You lay there for a moment, completely still, your brain doing that slow systems-check that follows a significant impact.
"Oh— ow," you managed eloquently, pushing yourself up onto your elbows and blinking at the ground beneath you. Wet leaves. Dark, rich earth. The sharp, green-and-rot smell of deep woodland.
You pushed up further, getting yourself into a sitting position, and became aware of two things simultaneously, the sting of your palms, scraped and dirty, and a pulling sensation at your knee where your jeans had connected with something sharp.
You looked down. A neat, ugly tear in the denim, and a smear of blood showing through beneath.
"Ugh ...Brilliant."
Your earbuds were still in, one dangling loose now, and you pulled them both out, shoving them into your pocket. The music cut off mid-chorus. In its absence, the silence was—Enormous.

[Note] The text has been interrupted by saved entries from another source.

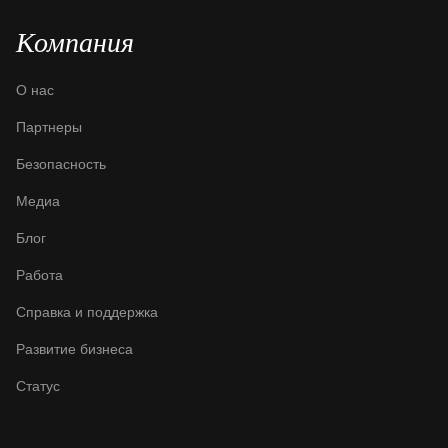
Компания
О нас
Партнеры
Безопасность
Медиа
Блог
Работа
Справка и поддержка
Развитие бизнеса
Статус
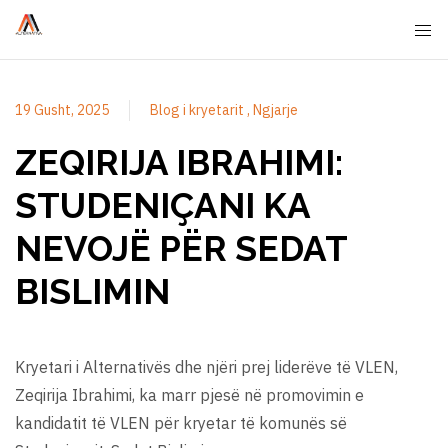
19 Gusht, 2025
Blog i kryetarit
Ngjarje
ZEQIRIJA IBRAHIMI:
STUDENIÇANI KA
NEVOJË PËR SEDAT
BISLIMIN
Kryetari i Alternativës dhe njëri prej liderëve të VLEN,
Zeqirija Ibrahimi, ka marr pjesë në promovimin e
kandidatit të VLEN për kryetar të komunës së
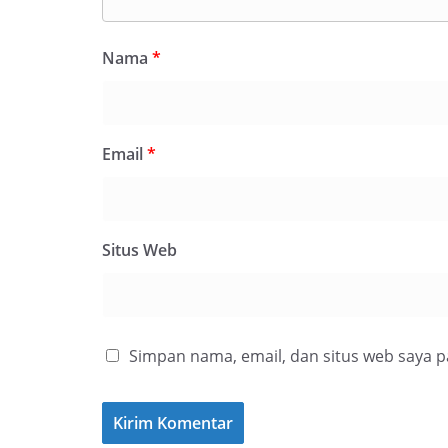
Nama
*
Email
*
Situs Web
Simpan nama, email, dan situs web saya 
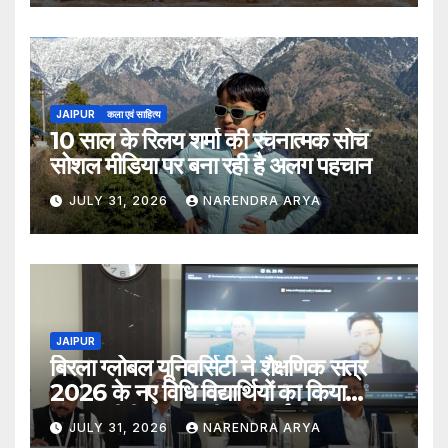
JAIPUR
कला एवं साहित्य
10 साल के रिलय शर्मा की रचनात्मक सोच
सोशल मीडिया पर बना रही है अलग पहचान
JULY 31, 2026
NARENDRA ARYA
JAIPUR
बिरला ग्लोबल यूनिवर्सिटी ने शैक्षणिक सत्र
2026 के नए विधि विद्यार्थियों का किया
स्वागत बीबीए एलएल.बी. (ऑनर्स) 2026–31
JULY 31, 2026
NARENDRA ARYA
एवं एलएल.एम. 2026–27 पाठ्यक्रमों के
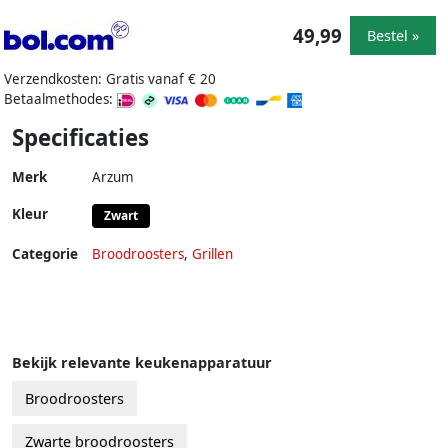
49,99
Bestel »
Verzendkosten: Gratis vanaf € 20
Betaalmethodes:
Specificaties
Merk
Arzum
Kleur
Zwart
Categorie
Broodroosters
,
Grillen
Bekijk relevante keukenapparatuur
Broodroosters
Zwarte broodroosters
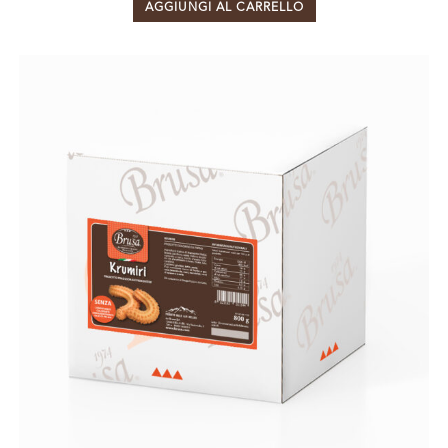
AGGIUNGI AL CARRELLO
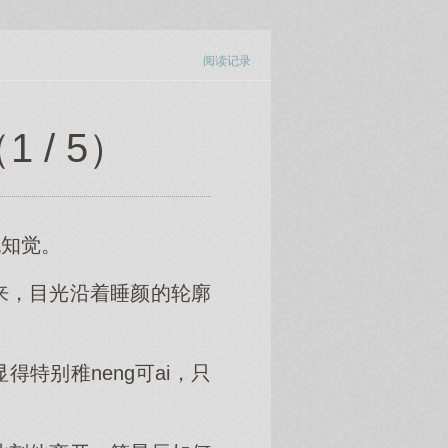
阅读记录
/ 5）
无知觉。
来，目光沿着睡颜的轮廓
特别稚neng可ai，只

Not the city-park kind of silence, that comfortable urban quiet underscored by distant traffic and the far-off sound of someone's television. This was a silence with depth to it, layered and old, full of wind moving through leaves and the distant sound of birdsong you didn't recognise. You looked up slowly.
Trees. Tall, ancient-looking trees stretching in every direction, their canopies interlocking overhead in a lattice of amber and gold that filtered the remaining evening light into something dim and quiet. The path beneath you—if it could be called that—was narrow and unpaved, winding away in both directions through the undergrowth.
This was not the park.
Your iPod was on the ground beside you, face-down. You picked it up and turned it over. The screen had cracked right across the middle, a spiderweb of fractured glass splitting your wallpaper image cleanly in two.
"Oh, come on," you said to no one. "That was a birthday present."
You were still staring at it, trying to decide whether it was still functional, when the world caved in on top of you.
It happened all at once, something— someone— hit you from behind with the approximate weight and enthusiasm of a small, very determined boulder. Then another something hit from the side. Then two more in rapid succession, and suddenly you were flat on the ground again.
"—not the mushrooms!" someone wailed, in a voice of such genuine anguish that it might have been a eulogy.
"Excuse me!" you managed, from somewhere beneath the pile. "Off—could you get off, get off—please."
There was a scrambling untangling and a considerable amount of "sorry" and "beg your pardon" and one very heartfelt "Pippin," delivered in a tone that communicated prior history between the other parties involved. Weight lifted from your legs, your stomach, your shoulders, in stages. You got your elbows under you for a second time and pushed up into a sitting position.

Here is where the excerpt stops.